• _SOURCE MATERIAL_
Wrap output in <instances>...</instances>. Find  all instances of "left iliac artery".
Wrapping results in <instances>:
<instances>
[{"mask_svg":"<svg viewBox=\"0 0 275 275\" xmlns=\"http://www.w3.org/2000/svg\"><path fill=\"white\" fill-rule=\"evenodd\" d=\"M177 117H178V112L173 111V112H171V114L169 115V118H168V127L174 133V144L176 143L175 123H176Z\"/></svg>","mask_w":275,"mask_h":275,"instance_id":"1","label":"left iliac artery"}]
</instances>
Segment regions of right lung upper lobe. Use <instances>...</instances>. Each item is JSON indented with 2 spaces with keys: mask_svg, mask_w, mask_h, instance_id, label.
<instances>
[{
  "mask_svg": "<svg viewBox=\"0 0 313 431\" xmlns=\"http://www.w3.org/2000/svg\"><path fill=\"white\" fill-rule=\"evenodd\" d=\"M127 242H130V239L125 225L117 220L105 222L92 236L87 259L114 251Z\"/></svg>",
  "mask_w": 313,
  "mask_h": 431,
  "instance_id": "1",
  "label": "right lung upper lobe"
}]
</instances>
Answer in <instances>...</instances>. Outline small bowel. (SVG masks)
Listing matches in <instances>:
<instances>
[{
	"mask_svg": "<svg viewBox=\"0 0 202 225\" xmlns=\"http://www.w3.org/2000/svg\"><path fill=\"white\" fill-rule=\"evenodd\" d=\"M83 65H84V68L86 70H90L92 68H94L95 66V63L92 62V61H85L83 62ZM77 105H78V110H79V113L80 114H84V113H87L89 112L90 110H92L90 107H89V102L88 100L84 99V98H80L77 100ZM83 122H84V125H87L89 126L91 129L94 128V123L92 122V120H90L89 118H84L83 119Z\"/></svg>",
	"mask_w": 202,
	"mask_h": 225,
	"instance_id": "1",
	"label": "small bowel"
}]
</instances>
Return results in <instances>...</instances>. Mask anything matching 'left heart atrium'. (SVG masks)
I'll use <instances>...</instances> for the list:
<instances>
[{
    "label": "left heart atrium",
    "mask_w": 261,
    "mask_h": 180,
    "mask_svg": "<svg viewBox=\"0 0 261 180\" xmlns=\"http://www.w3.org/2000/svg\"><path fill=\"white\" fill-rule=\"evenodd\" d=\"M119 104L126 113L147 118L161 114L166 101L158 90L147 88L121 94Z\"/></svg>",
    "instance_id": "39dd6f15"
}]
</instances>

• _PROBLEM REQUIREMENTS_
What you return should match, exactly, the stretch of the listing above that runs from the line with "Segment regions of" to its last line.

• _YOUR SOLUTION_
Segment regions of right lung upper lobe. Use <instances>...</instances>. Each item is JSON indented with 2 spaces with keys: mask_svg, mask_w, mask_h, instance_id, label.
<instances>
[{
  "mask_svg": "<svg viewBox=\"0 0 313 431\" xmlns=\"http://www.w3.org/2000/svg\"><path fill=\"white\" fill-rule=\"evenodd\" d=\"M127 242H130V239L125 225L117 220L105 222L92 236L87 259L114 251Z\"/></svg>",
  "mask_w": 313,
  "mask_h": 431,
  "instance_id": "1",
  "label": "right lung upper lobe"
}]
</instances>
Answer in <instances>...</instances>. Outline small bowel. (SVG masks)
Listing matches in <instances>:
<instances>
[{
	"mask_svg": "<svg viewBox=\"0 0 202 225\" xmlns=\"http://www.w3.org/2000/svg\"><path fill=\"white\" fill-rule=\"evenodd\" d=\"M83 65H84V68L86 70H90L92 68H94L95 66V63L92 62V61H85L83 62ZM77 105H78V110H79V113L80 114H84V113H87L89 112L90 110H92L90 107H89V102L88 100L84 99V98H80L77 100ZM83 122H84V125H87L89 126L91 129L94 128V123L92 122V120H90L89 118H84L83 119Z\"/></svg>",
	"mask_w": 202,
	"mask_h": 225,
	"instance_id": "1",
	"label": "small bowel"
}]
</instances>
Return results in <instances>...</instances>. Mask anything matching 'left heart atrium'. (SVG masks)
I'll use <instances>...</instances> for the list:
<instances>
[{
    "label": "left heart atrium",
    "mask_w": 261,
    "mask_h": 180,
    "mask_svg": "<svg viewBox=\"0 0 261 180\" xmlns=\"http://www.w3.org/2000/svg\"><path fill=\"white\" fill-rule=\"evenodd\" d=\"M119 104L126 113L147 118L161 114L166 101L158 90L147 88L121 94Z\"/></svg>",
    "instance_id": "39dd6f15"
}]
</instances>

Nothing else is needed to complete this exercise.